Confectioners sugar is also used in hot drinks like tea or coffee. Since it dissolves easily due to its powdery texture, it makes a good option for such recipes in place of regular sugar. This is also especially useful when making a sugar recipe. They tend to come out better when the sugar added can easily mix and blend without leaving any obvious textures. And its superfine texture is highly sought-after in decorative toppings as well.
In general, confectioners sugar is a common inclusion in popular dishes like;
- Whipped cream
- Sticky buns
- Ice cream
- Cookies and conchas
- Donuts, donettes, and donut holes
- Wheat bread
- Sugar glazes
- Coffee and tea
Confectioners Sugar Substitutes
Running out of confectioners sugar doesn’t mean you have to quit making that sweet recipe. You can still make things work with any of the substitutes listed below. Since the basic function of confectioners sugar is to sweeten a recipe, each of these alternatives can still offer you that effect. And if you aim to enhance the appearance of your recipe with its powdered texture, you can still find good substitutes for that as well.
Blended Granulated Sugar
Since confectioners sugar is finely grounded granulated sugar, you can quickly make a batch for yourself by blending granulated sugar in a blender or coffee grinder. Both types contain the same type of sugar, and the same concentration of sweetness, with the singular distinction of texture. To achieve the same powdered form, sieve the blended sugar and repeatedly grind to get a texture close to that of confectioners sugar. However, note that you have to use this immediately, as storing this would cause it to clump due to the absence of an anti-caking agent. But if you wish to store it, simply add a teaspoon of cornstarch or potato starch for every cup of blended granulated sugar.
6X and 4X Powdered Sugar
If sweetness is your primary aim, the larger grinds of powdered sugar will make great substitutes for confectioners sugar. By measuring texture, confectioners sugar is denoted as 10X, which is considered the finest grind of sugar. Of the other grinds, the 6X and 4X are the closest options to use as substitutes. Though they have larger crystals than the typical 10X confectioners sugar, they still make great alternatives as dusting for donuts. They’re also great for toppings and icings if you don’t want the sugar to melt faster.
Sucralose and Cornstarch
Another reason for considering a substitute for confectioners sugar may be the need to avoid sugar altogether. In this situation, your best bet would be sucralose. This is a compound commonly used to make sugarless sweeteners renowned for their high-temperature resistance and low calorific value. You may begin to worry about seeking the compound around, but the chances are that you already have them in your kitchen. Products like Splendia, a popular sugarless sweetener, are made primarily with sucralose. Blend one cup of sucralose with one tablespoon of cornstarch in a grinder, then sieve to get a good substitute for confectioners sugar in almost every recipe, especially for hot drinks. However, you can’t use this option in yeast bread.

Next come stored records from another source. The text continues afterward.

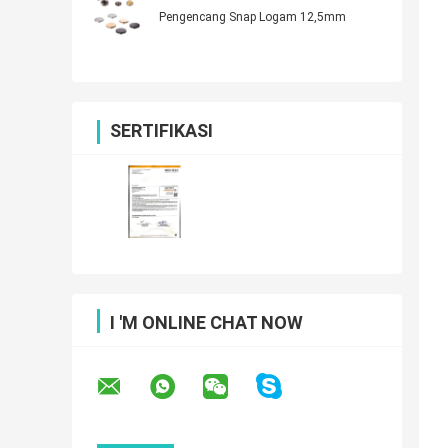
Pengencang Snap Logam 12,5mm
SERTIFIKASI
I 'M ONLINE CHAT NOW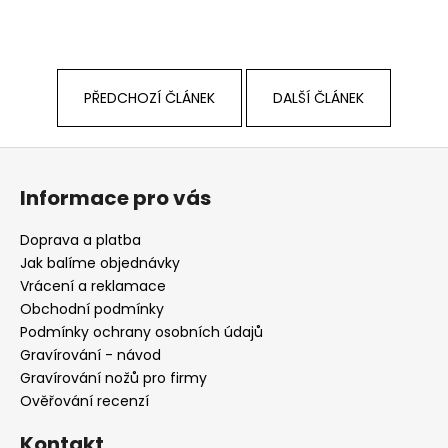
PŘEDCHOZÍ ČLÁNEK
DALŠÍ ČLÁNEK
Z
á
Informace pro vás
p
a
Doprava a platba
t
Jak balíme objednávky
í
Vrácení a reklamace
Obchodní podmínky
Podmínky ochrany osobních údajů
Gravírování - návod
Gravírování nožů pro firmy
Ověřování recenzí
Kontakt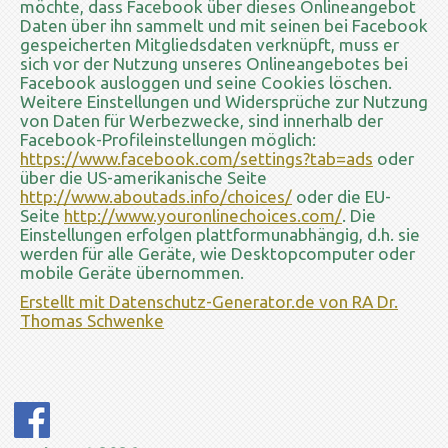
möchte, dass Facebook über dieses Onlineangebot
Daten über ihn sammelt und mit seinen bei Facebook
gespeicherten Mitgliedsdaten verknüpft, muss er
sich vor der Nutzung unseres Onlineangebotes bei
Facebook ausloggen und seine Cookies löschen.
Weitere Einstellungen und Widersprüche zur Nutzung
von Daten für Werbezwecke, sind innerhalb der
Facebook-Profileinstellungen möglich:
https://www.facebook.com/settings?tab=ads
oder
über die US-amerikanische Seite
http://www.aboutads.info/choices/
oder die EU-
Seite
http://www.youronlinechoices.com/
. Die
Einstellungen erfolgen plattformunabhängig, d.h. sie
werden für alle Geräte, wie Desktopcomputer oder
mobile Geräte übernommen.
Erstellt mit Datenschutz-Generator.de von RA Dr.
Thomas Schwenke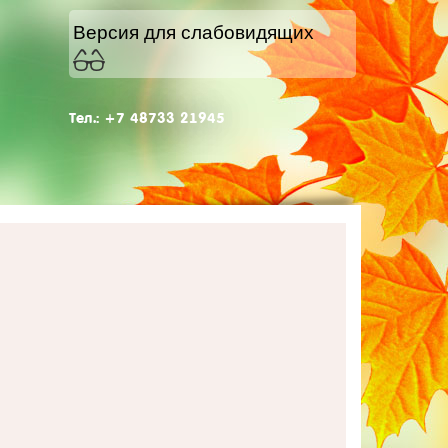
Версия для слабовидящих
Тел.: +7 48733 21945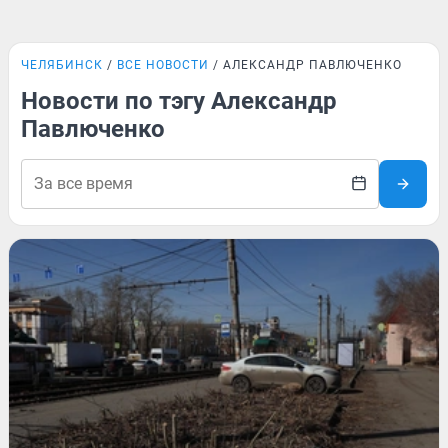
ЧЕЛЯБИНСК
ВСЕ НОВОСТИ
АЛЕКСАНДР ПАВЛЮЧЕНКО
Новости по тэгу Александр
Павлюченко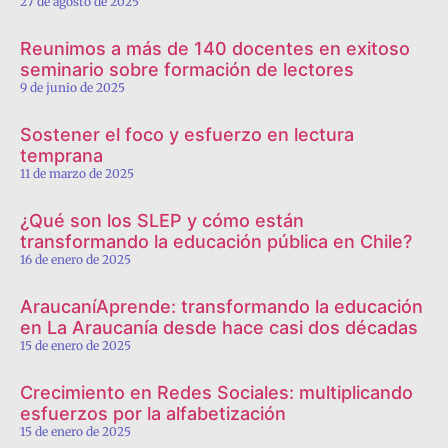
27 de agosto de 2025
Reunimos a más de 140 docentes en exitoso
seminario sobre formación de lectores
9 de junio de 2025
Sostener el foco y esfuerzo en lectura
temprana
11 de marzo de 2025
¿Qué son los SLEP y cómo están
transformando la educación pública en Chile?
16 de enero de 2025
AraucaníAprende: transformando la educación
en La Araucanía desde hace casi dos décadas
15 de enero de 2025
Crecimiento en Redes Sociales: multiplicando
esfuerzos por la alfabetización
15 de enero de 2025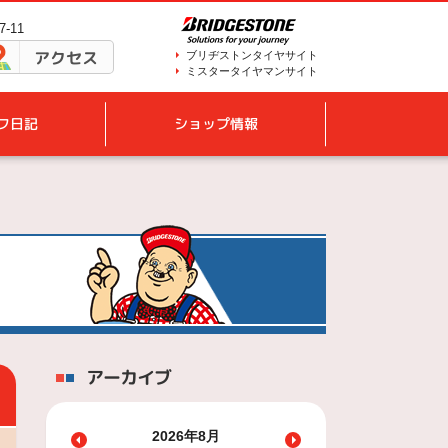
-11
アクセス
ブリヂストンタイヤサイト
ミスタータイヤマンサイト
フ日記
ショップ情報
アーカイブ
2026年8月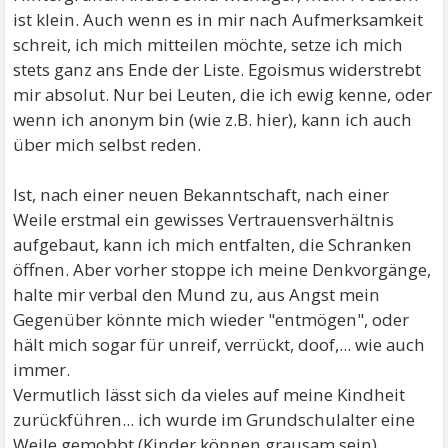
ist klein. Auch wenn es in mir nach Aufmerksamkeit
schreit, ich mich mitteilen möchte, setze ich mich
stets ganz ans Ende der Liste. Egoismus widerstrebt
mir absolut. Nur bei Leuten, die ich ewig kenne, oder
wenn ich anonym bin (wie z.B. hier), kann ich auch
über mich selbst reden.
Ist, nach einer neuen Bekanntschaft, nach einer
Weile erstmal ein gewisses Vertrauensverhältnis
aufgebaut, kann ich mich entfalten, die Schranken
öffnen. Aber vorher stoppe ich meine Denkvorgänge,
halte mir verbal den Mund zu, aus Angst mein
Gegenüber könnte mich wieder "entmögen", oder
hält mich sogar für unreif, verrückt, doof,... wie auch
immer.
Vermutlich lässt sich da vieles auf meine Kindheit
zurückführen... ich wurde im Grundschulalter eine
Weile gemobbt (Kinder können grausam sein),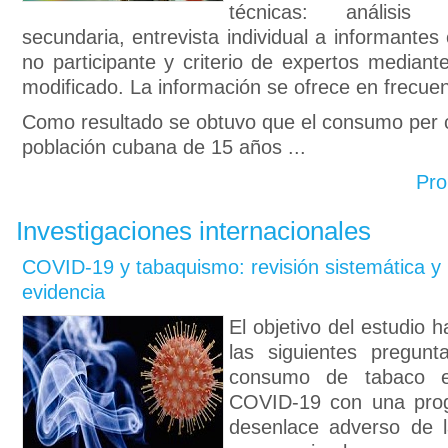
técnicas: análisis
secundaria, entrevista individual a informantes
no participante y criterio de expertos mediant
modificado. La información se ofrece en frecuen
Como resultado se obtuvo que el consumo per c
población cubana de 15 años ...
Pro
Investigaciones internacionales
COVID-19 y tabaquismo: revisión sistemática y 
evidencia
El objetivo del estudio 
las siguientes pregunt
consumo de tabaco e
COVID-19 con una prog
desenlace adverso de 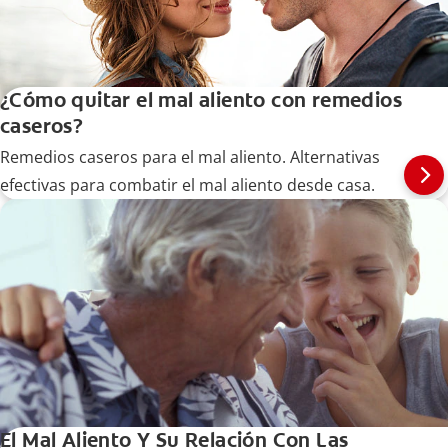
¿Cómo quitar el mal aliento con remedios
caseros?
Remedios caseros para el mal aliento. Alternativas
efectivas para combatir el mal aliento desde casa.
El Mal Aliento Y Su Relación Con Las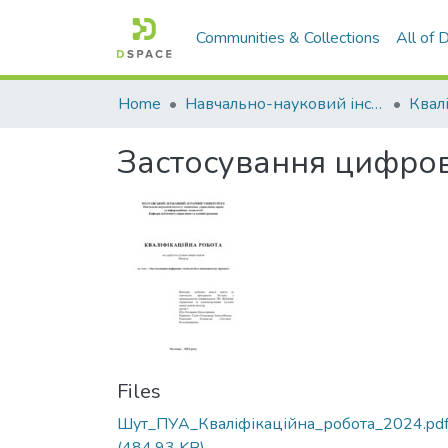
Communities & Collections
All of
Home
Навчально-науковий інститут економіки, управління, права та інформаційних технологій
Застосування цифров
Files
Шут_ПУА_Кваліфікаційна_робота_2024.pd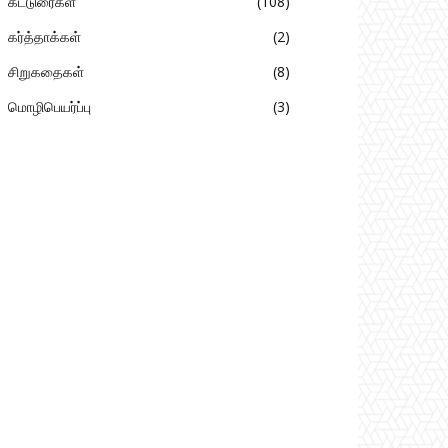
கட்டுரைகள்
108
கர்த்தாக்கள்
2
சிறுகதைகள்
8
மொழிபெயர்ப்பு
3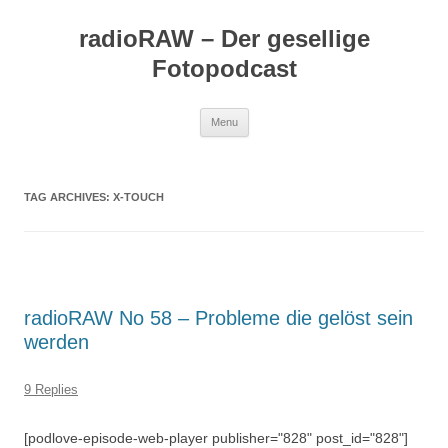
Skip
to
radioRAW – Der gesellige
content
Fotopodcast
Menu
TAG ARCHIVES:
X-TOUCH
radioRAW No 58 – Probleme die gelöst sein
werden
9 Replies
[podlove-episode-web-player publisher="828" post_id="828"]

Dextrose (full name dextrose monohydrate) comprises finely textured crystals, making it an ideal substitute for confectioners sugar. To make it easier, you’ve probably heard of it by its common name, glucose. It mixes and blends just as well in most desserts and recipes, so you can use it as a substitute for confectioners sugar. But dextrose absorbs more liquid, so you’ll need to add more of that to make up for the loss. It’s also not as sweet as confectioners sugar, so add extra to the original recipe. Also, note that you need to reduce the quantity of the dry ingredients in the recipe when using dextrose.
Hot Cocoa Mix
For recipes that don’t bank on the whiteness of confectioners sugar, a hot cocoa mix can come to the rescue. It’s just as sweet, and if you’re making a chocolate-based recipe, this is a plus. Hot cocoa mix is also easy to get, and you may be lucky enough to already have a jar of it in your kitchen. To use as a substitute for confectioners, sugar put the amount you need in a blender or grinder, and blend till a smooth powdery texture is attained.
Frequently Asked Questions (FAQ)s Can I use brown sugar instead of powdered sugar?
No, you can’t. Brown sugar is made by mixing regular white sugar with molasses. While the color difference may not be a problem in some recipes, brown sugar tends to be sticky and won’t work well as an ideal substitute.
How do you make confectioners sugar without cornstarch?
If you are making confectioners sugar without cornstarch, you’ll need to use it immediately, else it’ll clump. But if you wish to store it but don’t want to use cornstarch as your anti-caking agent, replace it with an equal amount of tapioca, arrowroot, or potato starch.
How can I thicken icing without sugar?
You can add any flavor-appropriate thickening agent to your icing if you wish to avoid using more sugar. These include cold heavy cream, gelatin, cream cheese, and cocoa powder. You can also use cornstarch, tapioca starch, butter, and arrowroot starch.
Whether you run out or simply wish to omit the sugar or cornstarch content, you’ll find that these substitutes make great alternatives for confectioners sugar. With them, you can achieve great flexibility in recipes and find more fun ways to enhance your dishes every time.